Entries supplied:

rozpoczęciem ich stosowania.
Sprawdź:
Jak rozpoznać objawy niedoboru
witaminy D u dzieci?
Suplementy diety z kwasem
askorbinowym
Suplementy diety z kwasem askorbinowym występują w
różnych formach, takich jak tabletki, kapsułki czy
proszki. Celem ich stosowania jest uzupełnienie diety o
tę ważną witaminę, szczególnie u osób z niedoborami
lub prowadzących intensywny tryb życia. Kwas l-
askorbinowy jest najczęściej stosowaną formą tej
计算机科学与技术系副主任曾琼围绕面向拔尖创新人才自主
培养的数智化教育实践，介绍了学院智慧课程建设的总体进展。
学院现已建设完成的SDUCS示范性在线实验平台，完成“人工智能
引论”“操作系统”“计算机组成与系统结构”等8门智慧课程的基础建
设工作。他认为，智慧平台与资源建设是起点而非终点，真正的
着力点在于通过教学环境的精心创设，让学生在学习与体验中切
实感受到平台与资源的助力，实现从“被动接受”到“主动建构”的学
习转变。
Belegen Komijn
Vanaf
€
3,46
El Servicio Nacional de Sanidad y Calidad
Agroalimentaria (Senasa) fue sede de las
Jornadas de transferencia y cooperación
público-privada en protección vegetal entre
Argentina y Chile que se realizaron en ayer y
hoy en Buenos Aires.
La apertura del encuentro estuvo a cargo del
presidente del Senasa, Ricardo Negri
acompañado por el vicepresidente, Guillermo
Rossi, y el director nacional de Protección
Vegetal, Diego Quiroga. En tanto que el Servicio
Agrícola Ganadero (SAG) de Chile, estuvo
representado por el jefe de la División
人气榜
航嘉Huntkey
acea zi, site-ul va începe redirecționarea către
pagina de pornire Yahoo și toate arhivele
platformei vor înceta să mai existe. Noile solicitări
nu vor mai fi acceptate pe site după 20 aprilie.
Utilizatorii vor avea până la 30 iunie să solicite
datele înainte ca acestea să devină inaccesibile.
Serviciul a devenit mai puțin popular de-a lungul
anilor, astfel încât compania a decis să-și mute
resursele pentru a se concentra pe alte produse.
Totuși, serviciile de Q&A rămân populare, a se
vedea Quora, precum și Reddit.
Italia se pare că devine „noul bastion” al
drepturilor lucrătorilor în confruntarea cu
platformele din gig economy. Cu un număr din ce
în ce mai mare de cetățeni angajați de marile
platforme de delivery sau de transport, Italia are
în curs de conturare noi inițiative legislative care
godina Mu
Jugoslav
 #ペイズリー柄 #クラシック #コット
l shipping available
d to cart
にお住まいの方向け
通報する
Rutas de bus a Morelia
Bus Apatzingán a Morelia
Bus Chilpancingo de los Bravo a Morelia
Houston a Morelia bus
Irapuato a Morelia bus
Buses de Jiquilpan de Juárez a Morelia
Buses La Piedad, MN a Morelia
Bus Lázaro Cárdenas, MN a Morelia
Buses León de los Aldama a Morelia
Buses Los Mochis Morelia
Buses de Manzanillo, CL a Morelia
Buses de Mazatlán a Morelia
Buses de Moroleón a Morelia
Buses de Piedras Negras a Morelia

Problem to solve:
Return each line of the entries that holds the string "kwasem".

Reply to the task:
Suplementy diety z kwasem
Suplementy diety z kwasem askorbinowym występują w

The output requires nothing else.